Comparative Analysis of Zero-Shot Capability of Time-Series Foundation Models in Short-Term Load Prediction
Nan Lin, Dong Yun, Weijie Xia, Peter Palensky, Pedro P. Vergara
TL;DR
This study investigates the zero-shot forecasting capability of Time-Series Foundation Models (TSFMs) for short-term load prediction (STLP) by comparing Chronos, Moment, TimesFM, Lag-llama, and TimeGPT against Gaussian Process ($GP$) and Support Vector Regression ($SVR$). The results show that, without task-specific training, TSFMs like Chronos and TimeGPT can outperform traditional baselines in both probabilistic and point predictions, with Chronos particularly strong in probabilistic forecasting.
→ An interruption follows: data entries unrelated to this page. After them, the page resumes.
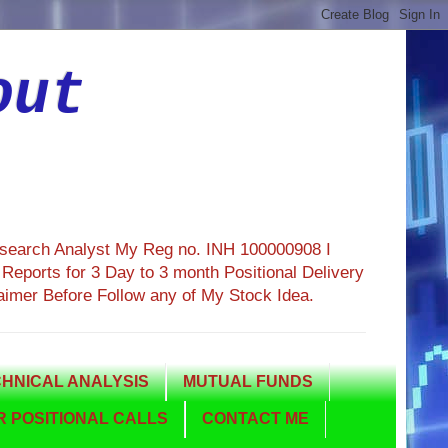
out
esearch Analyst My Reg no. INH 100000908 I
eports for 3 Day to 3 month Positional Delivery
aimer Before Follow any of My Stock Idea.
HNICAL ANALYSIS
MUTUAL FUNDS
 POSITIONAL CALLS
CONTACT ME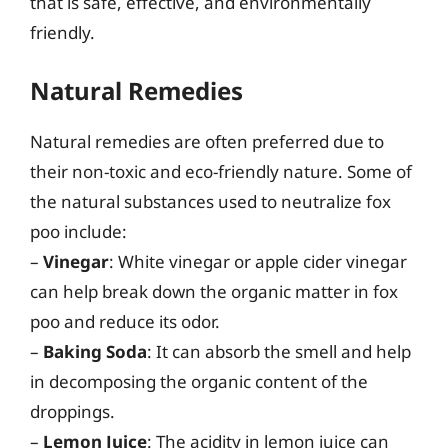
that is safe, effective, and environmentally
friendly.
Natural Remedies
Natural remedies are often preferred due to
their non-toxic and eco-friendly nature. Some of
the natural substances used to neutralize fox
poo include:
–
Vinegar
: White vinegar or apple cider vinegar
can help break down the organic matter in fox
poo and reduce its odor.
–
Baking Soda
: It can absorb the smell and help
in decomposing the organic content of the
droppings.
–
Lemon Juice
: The acidity in lemon juice can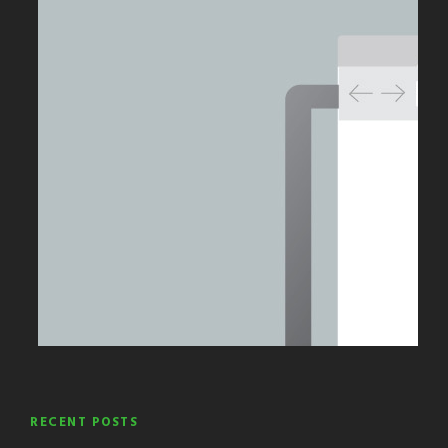
RECENT POSTS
TSFMs offer practical advantages in data-scarce or privacy-constrained settings due to minimal or no additional training requirements. A key limitation is their inability to incorporate external conditions (e.g., weather), pointing to future work that integrates exogenous factors to further boost STLP accuracy.
Abstract
Short-term load prediction (STLP) is critical for modern power distribution system operations, particularly as demand and generation uncertainties grow with the integration of low-carbon technologies, such as electric vehicles and photovoltaics. In this study, we evaluate the zero-shot prediction capabilities of five Time-Series Foundation Models (TSFMs)-a new approach for STLP where models perform predictions without task-specific training-against two classical models, Gaussian Process (GP) and Support Vector Regression (SVR), which are trained on task-specific datasets. Our findings indicate that even without training, TSFMs like Chronos, TimesFM, and TimeGPT can surpass the performance of GP and SVR. This finding highlights the potential of TSFMs in STLP.